Нет, другого задания у меня не было.
Оба кивнули, словно ответ их вполне устраивал.
На этом предварительная часть была окончена.
Кивок офицера — и двое стоявших за спиной довольно бесцеремонно подняли меня со стула.
Двери, вниз по лестнице, снова двери, через какое-то помещение, опять двери.
Одного взгляда было достаточно. То самое. Здесь все и должно было произойти.
Когда-то здесь, видимо, помещалась прачечная.

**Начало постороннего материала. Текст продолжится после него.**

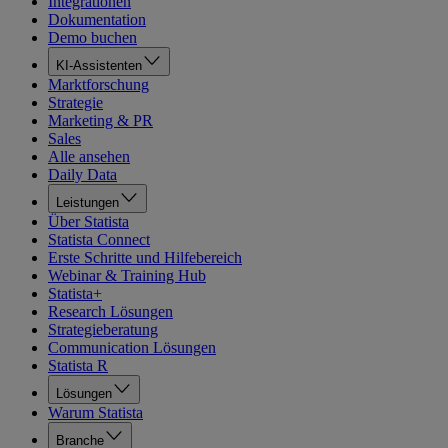
Integrationen
Dokumentation
Demo buchen
KI-Assistenten
Marktforschung
Strategie
Marketing & PR
Sales
Alle ansehen
Daily Data
Leistungen
Über Statista
Statista Connect
Erste Schritte und Hilfebereich
Webinar & Training Hub
Statista+
Research Lösungen
Strategieberatung
Communication Lösungen
Statista R
Lösungen
Warum Statista
Branche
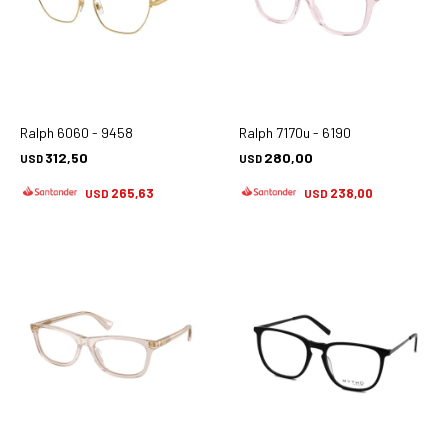
Ralph 6060 - 9458
Ralph 7170u - 6190
312,50
280,00
USD
USD
265,63
238,00
USD
USD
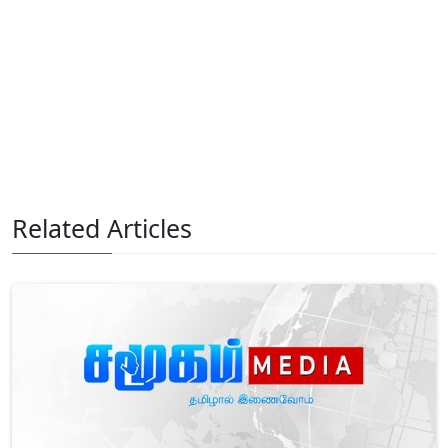
Related Articles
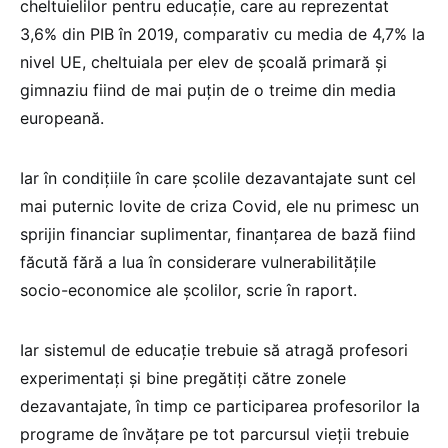
cheltuielilor pentru educație, care au reprezentat
3,6% din PIB în 2019, comparativ cu media de 4,7% la
nivel UE, cheltuiala per elev de școală primară și
gimnaziu fiind de mai puțin de o treime din media
europeană.
Iar în condițiile în care școlile dezavantajate sunt cel
mai puternic lovite de criza Covid, ele nu primesc un
sprijin financiar suplimentar, finanțarea de bază fiind
făcută fără a lua în considerare vulnerabilitățile
socio-economice ale școlilor, scrie în raport.
Iar sistemul de educație trebuie să atragă profesori
experimentați și bine pregătiți către zonele
dezavantajate, în timp ce participarea profesorilor la
programe de învățare pe tot parcursul vieții trebuie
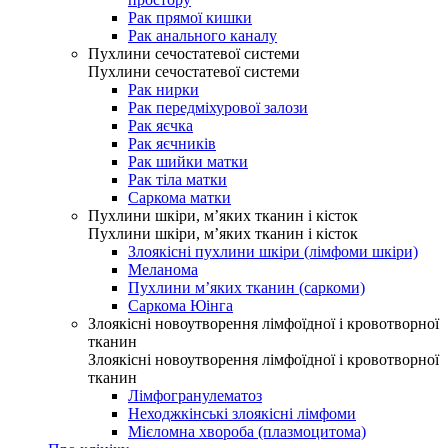
Рак прямої кишки
Рак анального каналу
Пухлини сечостатевої системи
Пухлини сечостатевої системи
Рак нирки
Рак передміхурової залози
Рак яєчка
Рак яєчників
Рак шийки матки
Рак тіла матки
Саркома матки
Пухлини шкіри, м’яких тканин і кісток
Пухлини шкіри, м’яких тканин і кісток
Злоякісні пухлини шкіри (лімфоми шкіри)
Меланома
Пухлини м’яких тканин (саркоми)
Саркома Юінга
Злоякісні новоутворення лімфоїдної і кровотворної
тканин
Злоякісні новоутворення лімфоїдної і кровотворної
тканин
Лімфогранулематоз
Неходжкінські злоякісні лімфоми
Мієломна хвороба (плазмоцитома)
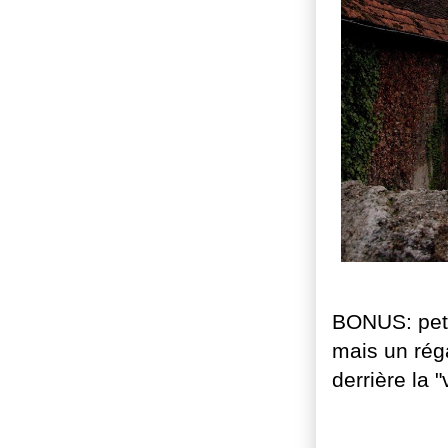
BONUS: petit
mais un rég
derrière la "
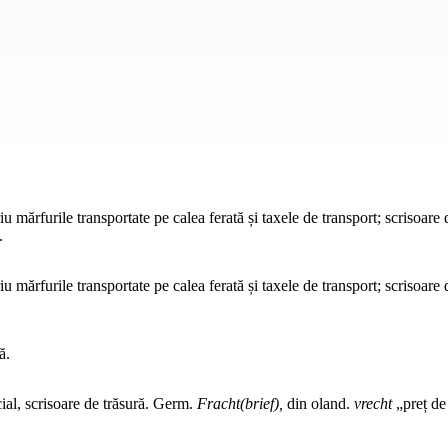
 mărfurile transportate pe calea ferată și taxele de transport; scrisoare 
.
u mărfurile transportate pe calea ferată și taxele de transport; scrisoare 
ă.
l, scrisoare de trăsură.
Germ.
Fracht(brief),
din
oland.
vrecht
„preț de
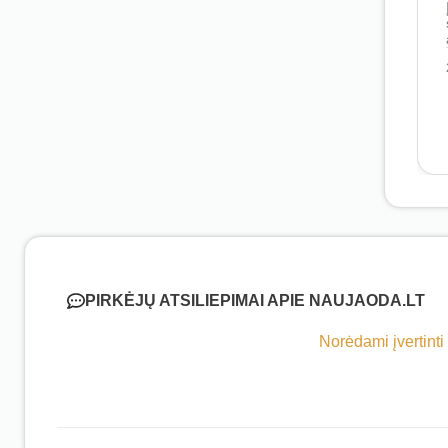
PIRKĖJŲ ATSILIEPIMAI APIE NAUJAODA.LT
Norėdami įvertinti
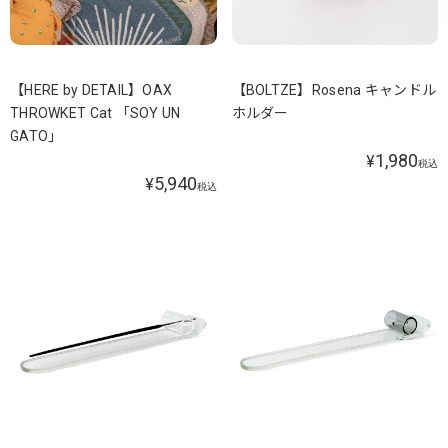
【HERE by DETAIL】OAX
【BOLTZE】Rosena キャンドル
THROWKET Cat 「SOY UN
ホルダー
GATO」
1,980
¥
税込
5,940
¥
税込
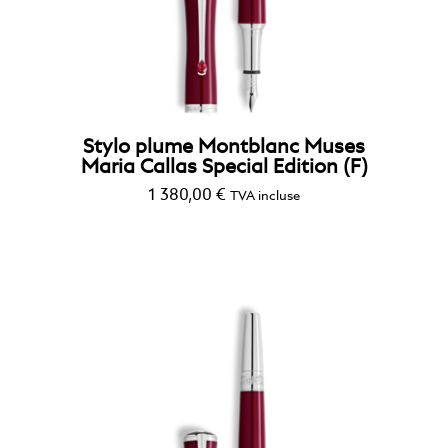
Stylo plume Montblanc Muses
Maria Callas Special Edition (F)
1 380,00
€
TVA incluse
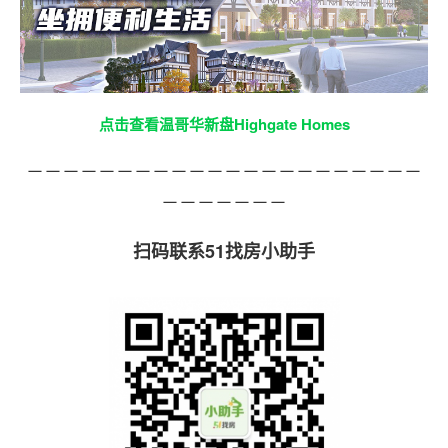
点击查看温哥华新盘Highgate Homes
－－－－－－－－－－－－－－－－－－－－－－
－－－－－－－
扫码联系51找房小助手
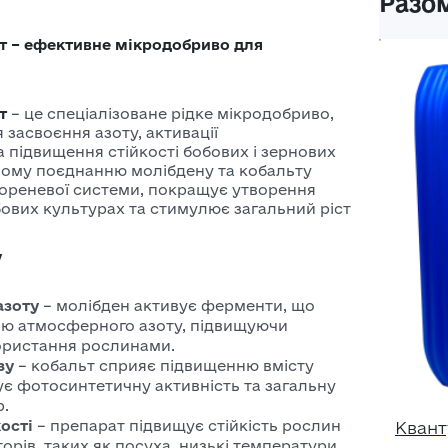
Разом
ярої
Системні
для ячміню
т – ефективне мікродобриво для
інсектициди
пшениці
Фосфорорганічні
Насіння
т
– це спеціалізоване рідке мікродобриво,
інсектициди
ячміня
засвоєння азоту, активації
Насіння
 підвищення стійкості бобових і зернових
ному поєднанню молібдену та кобальту
озимого
кореневої системи, покращує утворення
ячміня
бових культурах та стимулює загальний ріст
Насіння
у
ярого
ячміня
азоту
– молібден активує ферменти, що
цію атмосферного азоту, підвищуючи
ористання рослинами.
зу
– кобальт сприяє підвищенню вмісту
є фотосинтетичну активність та загальну
р.
ості
– препарат підвищує стійкість рослин
Квант
рів, таких як посуха, низькі температури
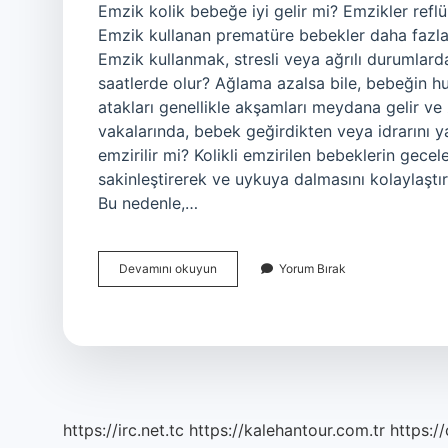
Emzik kolik bebeğe iyi gelir mi? Emzikler reflü 
Emzik kullanan prematüre bebekler daha fazla k
Emzik kullanmak, stresli veya ağrılı durumlarda 
saatlerde olur? Ağlama azalsa bile, bebeğin huz
atakları genellikle akşamları meydana gelir ve 
vakalarında, bebek geğirdikten veya idrarını yap
emzirilir mi? Kolikli emzirilen bebeklerin gecele
sakinleştirerek ve uykuya dalmasını kolaylaştır
Bu nedenle,…
Kolik
Devamını okuyun
Yorum Bırak
Bebekler
Kaç
Saatte
Bir
Emzirilmeli
https://irc.net.tc
https://kalehantour.com.tr
https:/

Цементный пол с уклоном к центру, посередине — забранный решеткой сток. Около стены — массивная раковина. Длинный красный шланг над краном, на полу кадка. Массивный шкаф у противоположной стены, а между раковиной и шкафом — большой стол. «Инструменты» были разложены в величайшем порядке, с чисто немецкой любовью к аккуратности. Кое-что было мне хорошо знакомо: резиновые дубинки, палки и кнуты разных размеров. Назначение других предметов было мне неизвестно. Много было, например, каких-то блестящих металлических предметов.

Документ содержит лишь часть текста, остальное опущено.